Ad esempio, se viene proposta la vendita di un appartamento con annesso box auto per 200.000 euro, e l’altra parte accetta di acquistare solo l’appartamento per 170.000 euro, il contratto non può considerarsi concluso poiché il venditore potrebbe non essere interessato a cedere solo la casa, nonostante l’offerta possa sembrare equa.

Entro quanto tempo deve arrivare l’accettazione?

In molti casi, i contratti si considerano conclusi quando l’acquirente accetta una proposta fatta dal venditore. Si pensi a un prodotto presente su un sito internet a un prezzo “in offerta”. In tali casi, il venditore sta manifestando la volontà di concludere il contratto non appena riceverà l’accettazione del cliente.

Tuttavia, entro quanto tempo si può ritenere valida tale offerta? Potrebbe il venditore dire che la promozione è scaduta?

Secondo il codice, l’accettazione deve pervenire entro i termini stabiliti o, in mancanza, nei tempi che la natura dell’affare e gli usi commerciali considerano ragionevoli. Per “usi” si intendono non solo quelli locali, ma anche le prassi consolidate tra le parti. Per esempio, in caso di proposta di noleggio di attrezzature per una fiera, l’accettazione deve arrivare in tempo utile per consentire la partecipazione all’evento, altrimenti perderebbe di significato.

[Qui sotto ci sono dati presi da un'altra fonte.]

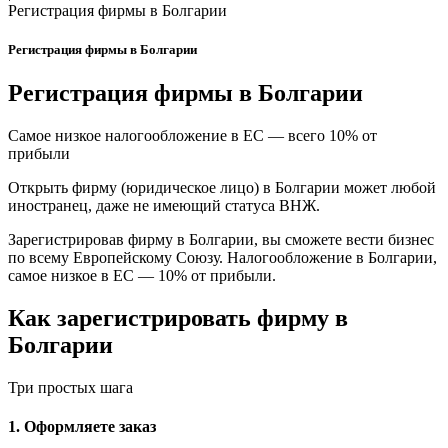
Регистрация фирмы в Болгарии
Регистрация фирмы в Болгарии
Регистрация фирмы в Болгарии
Самое низкое налогообложение в ЕС — всего 10% от
прибыли
Открыть фирму (юридическое лицо) в Болгарии может любой
иностранец, даже не имеющий статуса ВНЖ.
Зарегистрировав фирму в Болгарии, вы сможете вести бизнес
по всему Европейскому Союзу. Налогообложение в Болгарии,
самое низкое в ЕС — 10% от прибыли.
Как зарегистрировать фирму в
Болгарии
Три простых шага
1. Оформляете заказ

Il proponente ha la facoltà di accettare una risposta tardiva, a condizione che comunichi senza indugi tale decisione alla controparte.

Si può ritirare l’accettazione del contratto?

Una volta che il contratto è concluso non si può più recedere, salvo diverso ed espresso accordo tra le parti. Ritorniamo all’esempio di partenza: l’acquirente che aveva chiesto al negoziante di mettergli da parte il vestito non può poi rifiutarsi di ritirarlo e pagarlo. Diversamente il venditore potrebbe agire contro di lui per ottenere il prezzo concordato.

Il diritto di recesso entro 14 giorni è ammesso solo per gli acquisti fatti fuori dai negozi (ad esempio tramite internet o televendita).

In ogni caso, il cliente può recedere dal contratto se, una volta comunicata al venditore l’accettazione, si affretti a inviare la revoca prima che quest’ultimo abbia avuto conoscenza dell’accettazione stessa.

In che modo deve essere manifestata l’accettazione?

L’accettazione non è vincolata a una forma specifica, a meno che la legge non disponga diversamente per determinate tipologie di contratti, come nel caso della vendita di immobili, per i quali si raccomanda, per motivi di certezza legale e di prova, di aderire alla forma prescritta.

Il silenzio può valere come accettazione?

Il venditore non può stabilire che il mancato rifiuto, ossia il silenzio, valga come accettazione. Non si può pertanto ritenere concluso il contratto quando il venditore invii un’offerta con posta a casa del cliente e ritenga concluso l’accordo se quest’ultimo non lo disdice.

Il silenzio può valere solo quando è previsto il tacito rinnovo automatico del contratto: in tal caso, per recedere da un contratto già voluto, è necessario manifestare una volontà espressa.